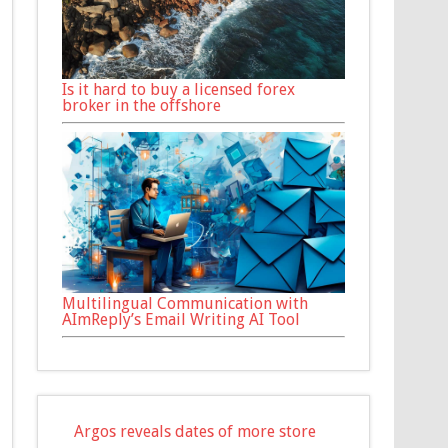
Is it hard to buy a licensed forex
broker in the offshore
Multilingual Communication with
AImReply’s Email Writing AI Tool
Argos reveals dates of more store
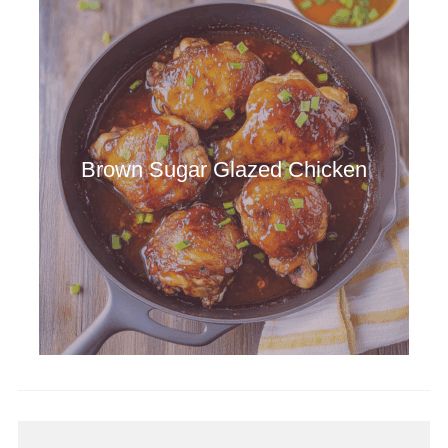
Brown Sugar Glazed Chicken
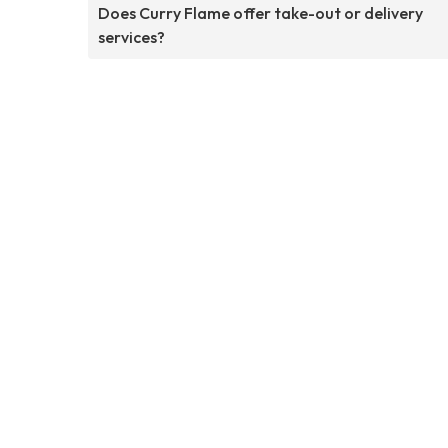
Does Curry Flame offer take-out or delivery
services?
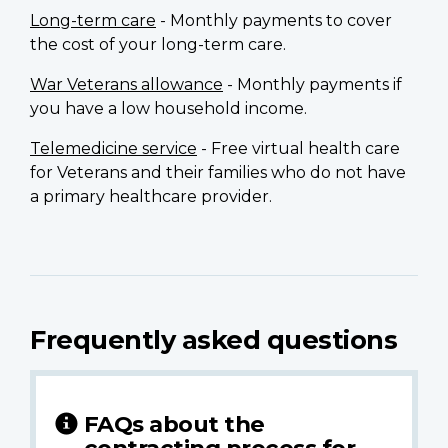
Long-term care
- Monthly payments to cover
the cost of your long-term care.
War Veterans allowance
- Monthly payments if
you have a low household income.
Telemedicine service
- Free virtual health care
for Veterans and their families who do not have
a primary healthcare provider.
Frequently asked questions
FAQs about the
contracting process for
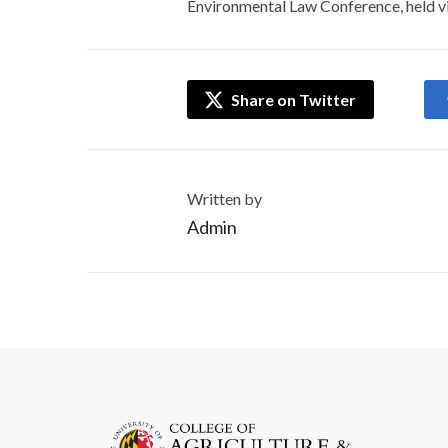
Environmental Law Conference, held vi
Share on Twitter
Written by
Admin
───
Your task — An exact retyping of each record, with no pictures, is the answer required.

Solution to this problem —
Is it hard to buy a licensed forex
broker in the offshore
Multilingual Communication with
AImReply’s Email Writing AI Tool
Argos reveals dates of more store
Brown Sugar Glazed Chicken
Does Curry Flame offer take-out or delivery
services?
Long-term care
- Monthly payments to cover
the cost of your long-term care.
War Veterans allowance
- Monthly payments if
you have a low household income.
Telemedicine service
- Free virtual health care
for Veterans and their families who do not have
a primary healthcare provider.
Frequently asked questions
FAQs about the
contracting process for
Environmental Law Conference, held vi
Share on Twitter
Written by
Admin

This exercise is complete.